Our objective of the task is to use operational data to predict the financial flow.
Here is my analysis plan.
In order to achieve the goal, we have in the first place done a P&L analysis crossed with the operational data in our possession. With this analysis, we are now capable to create a finanical model with operational data.
P.S.: we are not able to integrate in the model the impact of the price change over the number of subscription/pass or the number of trip. But a simple coefficient can be applied to the result.
The profit is decomposed by three revenues: annual subscription, 24h/7days pass, overtime charge.
The actual operational data provided via Citibike allows us to modelize at the daily level:
- The new annual subscription
- The new 24H/7days pass
Models are constructed with General Additive Model & Random Forest with calendar information (including public holiday), weather of the day.
With the result/prediction of new annual subscription and new pass, we can calculate the “active” annual subscription and new pass of each day. The “active” is defined as the number of user which can use the citibike on that day. The “active” user can help to explain the number of trips made.
Overtime charge is not quite easy to modeling. Several approaches are possible:
- with the prediction of number of trips, we can simulate the trips from the collection (on same characteristics) of trips recorded. And then calculate the overtime from the trips simulated.

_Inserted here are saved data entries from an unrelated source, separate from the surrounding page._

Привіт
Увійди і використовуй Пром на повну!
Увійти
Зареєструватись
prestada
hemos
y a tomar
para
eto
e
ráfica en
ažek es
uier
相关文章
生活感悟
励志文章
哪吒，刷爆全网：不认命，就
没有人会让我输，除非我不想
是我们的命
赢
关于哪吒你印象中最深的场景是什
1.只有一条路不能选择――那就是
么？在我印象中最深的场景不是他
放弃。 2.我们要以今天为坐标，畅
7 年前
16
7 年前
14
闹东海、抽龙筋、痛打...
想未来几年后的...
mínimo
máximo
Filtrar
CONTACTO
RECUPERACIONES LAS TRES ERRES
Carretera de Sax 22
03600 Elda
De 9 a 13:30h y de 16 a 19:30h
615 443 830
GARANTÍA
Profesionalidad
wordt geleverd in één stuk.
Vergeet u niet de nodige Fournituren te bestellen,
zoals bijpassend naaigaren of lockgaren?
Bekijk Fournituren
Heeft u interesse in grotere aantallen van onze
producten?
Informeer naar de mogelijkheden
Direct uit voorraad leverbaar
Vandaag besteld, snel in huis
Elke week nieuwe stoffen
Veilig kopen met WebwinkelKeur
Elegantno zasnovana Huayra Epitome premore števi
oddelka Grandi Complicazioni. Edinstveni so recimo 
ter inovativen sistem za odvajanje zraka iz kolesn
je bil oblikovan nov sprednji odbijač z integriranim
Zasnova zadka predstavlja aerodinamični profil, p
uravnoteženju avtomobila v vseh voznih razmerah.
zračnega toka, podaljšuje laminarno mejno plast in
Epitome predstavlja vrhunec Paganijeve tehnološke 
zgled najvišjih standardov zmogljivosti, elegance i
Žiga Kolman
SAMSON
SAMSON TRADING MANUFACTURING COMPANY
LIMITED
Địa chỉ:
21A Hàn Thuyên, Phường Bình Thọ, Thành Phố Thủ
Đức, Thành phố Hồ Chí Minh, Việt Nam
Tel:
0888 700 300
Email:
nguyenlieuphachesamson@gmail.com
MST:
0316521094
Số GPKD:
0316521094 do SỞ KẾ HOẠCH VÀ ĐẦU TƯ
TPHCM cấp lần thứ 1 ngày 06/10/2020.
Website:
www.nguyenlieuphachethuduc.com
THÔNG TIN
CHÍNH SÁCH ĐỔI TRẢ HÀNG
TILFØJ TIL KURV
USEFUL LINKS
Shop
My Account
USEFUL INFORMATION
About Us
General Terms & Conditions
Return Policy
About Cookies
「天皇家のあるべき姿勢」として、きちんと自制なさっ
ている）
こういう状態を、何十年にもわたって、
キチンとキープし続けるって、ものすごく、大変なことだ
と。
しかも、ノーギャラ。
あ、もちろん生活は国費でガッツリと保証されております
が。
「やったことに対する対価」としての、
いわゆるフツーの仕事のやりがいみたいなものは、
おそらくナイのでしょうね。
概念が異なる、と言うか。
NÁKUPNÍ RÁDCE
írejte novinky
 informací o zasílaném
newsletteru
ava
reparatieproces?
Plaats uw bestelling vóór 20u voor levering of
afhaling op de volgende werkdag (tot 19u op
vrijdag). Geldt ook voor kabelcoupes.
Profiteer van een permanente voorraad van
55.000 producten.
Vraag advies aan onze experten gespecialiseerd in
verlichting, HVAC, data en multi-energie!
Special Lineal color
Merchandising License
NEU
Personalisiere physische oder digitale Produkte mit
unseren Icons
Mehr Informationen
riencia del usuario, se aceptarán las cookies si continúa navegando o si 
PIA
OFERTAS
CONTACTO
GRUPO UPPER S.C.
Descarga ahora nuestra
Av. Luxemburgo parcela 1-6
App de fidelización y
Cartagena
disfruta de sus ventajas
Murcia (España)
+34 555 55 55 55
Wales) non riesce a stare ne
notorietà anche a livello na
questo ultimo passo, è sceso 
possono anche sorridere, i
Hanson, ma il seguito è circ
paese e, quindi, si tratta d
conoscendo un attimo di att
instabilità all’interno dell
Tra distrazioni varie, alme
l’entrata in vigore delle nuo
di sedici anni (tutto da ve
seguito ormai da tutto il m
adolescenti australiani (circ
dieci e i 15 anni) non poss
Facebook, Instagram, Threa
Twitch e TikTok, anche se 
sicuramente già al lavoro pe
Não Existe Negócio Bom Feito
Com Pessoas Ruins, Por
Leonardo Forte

- by using observed data, we can calculate the number of trips which are longer than 45 mins (for annual subscriber) or 30 mins (for pass user) and cut their overtime duration (deducted by threshold) per 30 minutes in order to create ratio per overtime category (0-30 mins, 30-60 mins, 60-90 mins, 90-120 mins, and >120 mins). And then calculate the variation of the ratio by weekdays and season.
We have opted for the second approach in this case. Because the simulation of the first approach is long and memory consuming, furthermore not easy to play within a shiny-framework. The second approach is more adapted for a shiny-framework, light and user playable.
The cost is decomposed by four essential elements: subscription processing cost, maintenance cost (bike & station), fixed cost.
In this part, the modeling or scenario is already done by the “profit” part. We can reuse the result and allow user to play with the input and generate the cost.
- subscription processing cost: processing fee per new subscription * number of new pass/subscription
- bike repairing cost: cost per bike ratio(0.33%) total trip per day
- station maintenance: ??
- fixed cost: ??
In order to provide the simulation and visualization tool, the final product will be a shiny application.